The Bush administration has released its plan for healthcare reform. And liberals will take it as an open declaration of policy war — just as they did when President Bush said he wanted to reform Social Security by creating a system of personal accounts, and for the same reasons.
Bush’s Social Security reform plan would have put more money in the hands of individuals, giving them more control over, and responsibility for, their financial futures. Most liberals want no part of that, and they did everything they could to defeat the effort — and stood and applauded that defeat when President Bush mentioned Social Security in his State of the Union Address.
At the heart of the president’s health care reform agenda is expansion of Health Savings Accounts (HSAs). He only mentioned them in the State of the Union, but the White House released a five-page document that outlines its efforts to expand HSAs.
Like the president’s Social Security reform proposal, HSAs put money in the hands of individuals. People still have health insurance; it just has a high deductible. So if a person has a major accident or illness or a year of high health care expenses, health insurance is there to cover them. For smaller and routine health care expenses, people use their Health Savings Account.
HSAs became available in January 2004, though a much more limited and regulated version known as Medical Savings Accounts was created by Congress in 1996. HSA plans combine a high-deductible (e.g., $2,500 for a family) health insurance policy with money deposited in a personally owned, tax-free account. (To find out more about how Health Savings Accounts work, click here.)
More than a million people have shifted to some form HSA plan. The success has been nothing short of phenomenal. The New York Times reports that a huge array of financial institutions, which never had much interest one way or the other in HSAs, are jumping on board at record speed. Why? Because analysts expect that by 2010, there may be as much as $75 billion in HSA accounts.
That’s money that people can use to pay for health care if they need it, without someone — like an HMO or the government — telling them what they can and can’t have. But that is also money that belongs to them, and grows with interest tax-free.
By expanding HSA options, President Bush has openly declared that patient empowerment is the centerpiece of his vision for the health care system — and liberals don’t like it one little bit.
Some of the central features of the president’s plan:
- Changing current law so that the annual HSA contribution can cover total out-of-pocket expenses.

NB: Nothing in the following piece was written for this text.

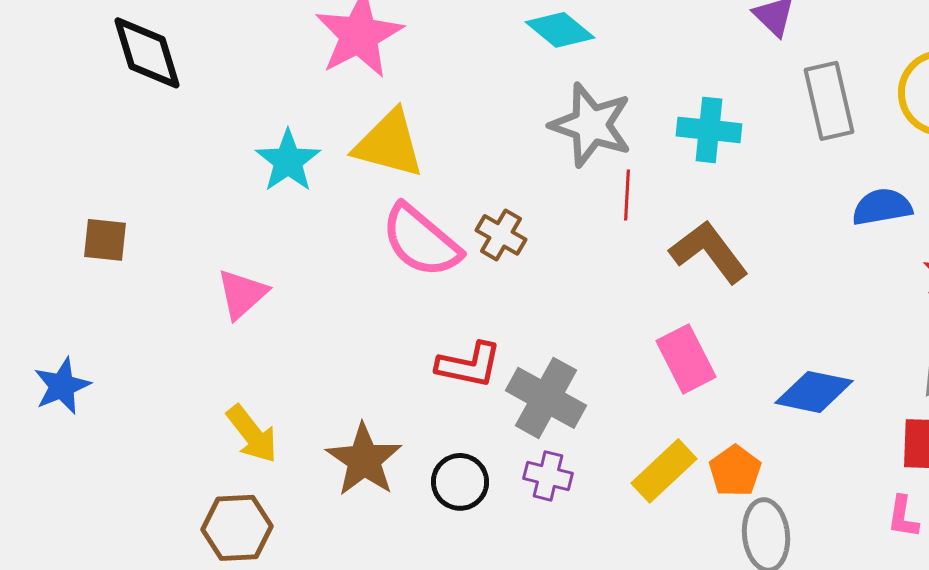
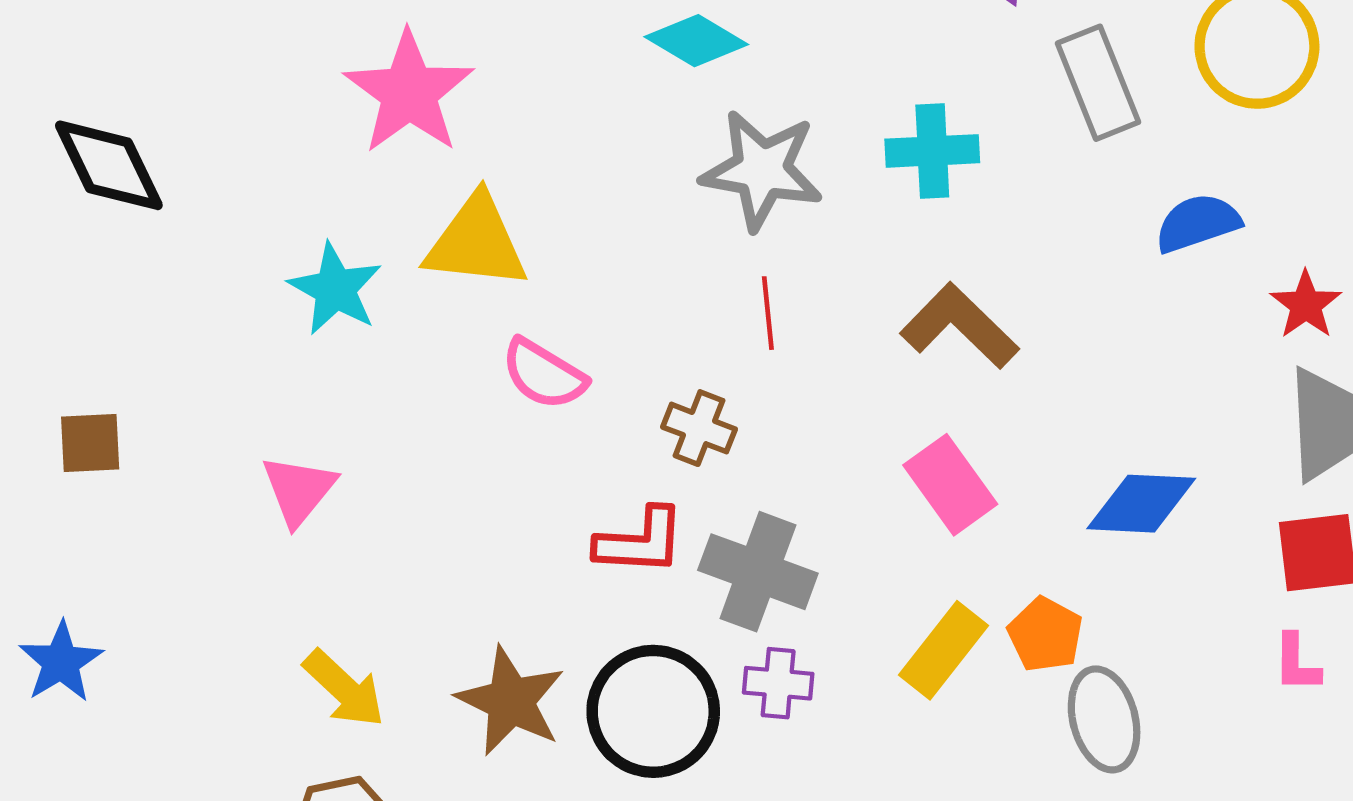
red line: (627, 195) -> (768, 313), moved
brown cross: (501, 235) -> (699, 428), moved
pink semicircle: (421, 241) -> (544, 374), size x0.7
black circle: (460, 482) -> (653, 711), size x1.6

- Providing individuals who purchase HSAs on their own with the same tax advantages as those with employer-sponsored health insurance.

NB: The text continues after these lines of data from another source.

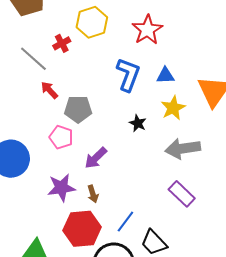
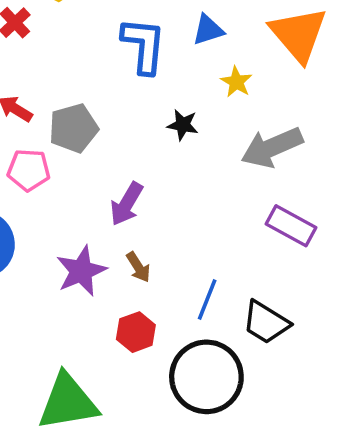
yellow star: (173, 108) -> (236, 82), size x0.7
pink pentagon: (61, 137) -> (29, 170), moved
red hexagon: (82, 229) -> (136, 332), size x0.6

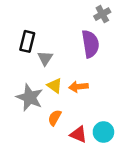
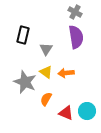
gray cross: (102, 14) -> (75, 12), moved, turned -32
gray triangle: (45, 58) -> (46, 49), moved

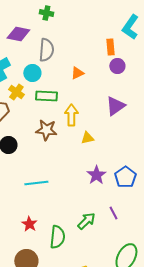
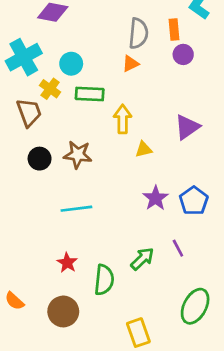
gray semicircle: (46, 50) -> (138, 33), moved
purple triangle: (115, 106) -> (187, 127), moved
brown star: (46, 130) -> (78, 155), moved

- Allowing premiums for the purchase of non-group HSA plans be tax-free if paid from an HSA account.
- Eliminating all taxes on out-of-pocket medical spending done through HSAs.
- Allowing military retirees and families to have an HSA option.
- Allowing employers to make additional contributions to HSAs for chronically ill employees and/or their dependents.
- Extending HSAs benefits to low-income families and individuals through refundable tax credits.
Make no mistake about it, these are ambitious reforms.
In addition, the administration is considering ways to expand HSAs to seniors on Medicare. And several governors, led by Florida Governor Jeb Bush and South Carolina Governor Mark Sanford, are pushing HSAs for the Medicaid population — with strong support from the White House. And the Bush administration has already made HSAs available to millions of federal employees.
It is a plan to ensure that everyone, regardless of age, income or work status, has an HSA option.
And if that wasn’t enough to tick off the liberals, the president also wants to push medical liability reform and allow people to buy health insurance across state lines (that is, if you live in one state, you would have the option of buying a policy that is state-approved and currently being sold to residents of another state).
For decades liberals have been trying to push the U.S. into a government-run health care system. In essence, Medicaid for everyone. And they are pursuing their dream both at the federal and state levels. "Dirigo Health" in Maine, "Healthy Illinois" and "All Kids" in Illinois, and many, many more.
They all have one thing in common: to move everyone into a government-run health care system step by step.
With his expansion of HSAs, President Bush has said there is a better way: That individuals, in consultation with their physicians, ought to control their health care decisions — not government, politicians or bureaucrats.
It’s a conflict of visions, to use economist Thomas Sowell’s term. One relies increasingly on government funding and control. The other puts that control and responsibility in the hands of patients.
It’s also the first skirmish in what is sure to be a key campaign issue in the next presidential election — given the near certainty that an older and savvier Clinton will be running for president.
We are calling it "The Great Debate for 08." And with his ambitious expansion of HSAs, President Bush may have just kicked off that debate. It’s a debate conservatives have to win. Our health depends on it.